As consumers are demanding their favorite foods whenever and wherever they like, an important trend has taken shape that may be here to stay: The barriers between meal times are becoming more fluid. NPD Group expects that afternoon and evening snacking will continue to grow in popularity, and industry analysts are looking at the trend as a reason for operators to offer all-day menus and extend their hours to make better use of their real estate. Skift Table reports that Taco Bell has made a push to claim lucrative late-night business, McDonald’s has won over customers
with its all-day breakfast, and Starbucks has even shifted its employees’ administrative tasks to closing time so they have more opportunity to engage with guests in the afternoon and give stores a more homey feel that encourages snacking.
Guests make inferences about the cleanliness of your kitchen based on the condition of your restroom. And if your staff share restroom facilities with guests, those inferences tend to be correct. A Modern Restaurant Management report said that in addition to putting a business at risk of negative word of mouth, a dirty restroom can result in a lower food hygiene rating during
inspections. Make sure you have waste bins large enough to avoid overflow, that you have staff monitor the cleanliness of your restrooms at regular intervals, and that you keep the restrooms well stocked with toilet paper, towels and soap. If guests have to chase your staff down for toilet paper in the middle of the dinner rush, they may get the message that you’re overlooking other details of the guest experience in your restaurant.

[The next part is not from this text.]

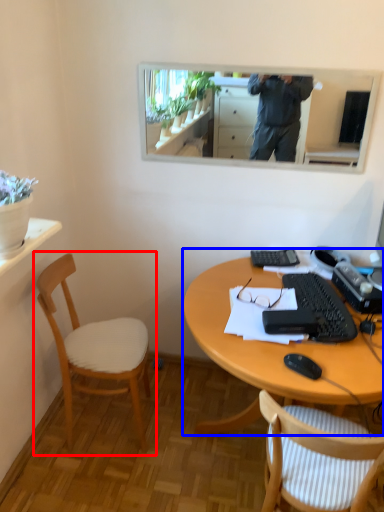 Question: Among these objects, which one is nearest to the camera, chair (highlighted by a red box) or desk (highlighted by a blue box)?

Choices:
 (A) chair
 (B) desk

Answer: (B)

If your restaurant prides itself on its ability to cater to guests with food allergies or other special dietary needs, new opportunities are becoming available to help you connect with those consumers quickly. For example, Fast Casual reports that the food sensor company Nima has developed an online tool that displays gluten-free and peanut-free items available at chain restaurants. Consumers simply visit the site, register their location and the site shows a map of nearby restaurants with allergy-free items. There are now 250,000 restaurant locations contained in the site’s database. At a time when consumers can indulge their cravings with just a couple of clicks, the ability to quickly direct people with allergies to their best options could become a key differentiator for restaurants.
Wage dispute claims are rampant in the foodservice industry. In 2017 alone, the Department of Labor heard more than 7,000 wage and hour claims and recovered more than $483 million in back wages for employees — nine times more than any other industry. The threshold is low for workers looking to file suit. A QSR Magazine report says foodservice operations are vulnerable if they don’t have clear policies around such topics as compensation for time needed to change into uniform, rounding employee hours, calculating overtime, or taking additional breaks. To help, the report advises you have detailed written information describing your wage and hour-related policies, as well as about meals and break periods — and that you review timecards carefully to ensure staff take their breaks. Consult an employment attorney to make sure your policies are clear and then reinforce them with staff.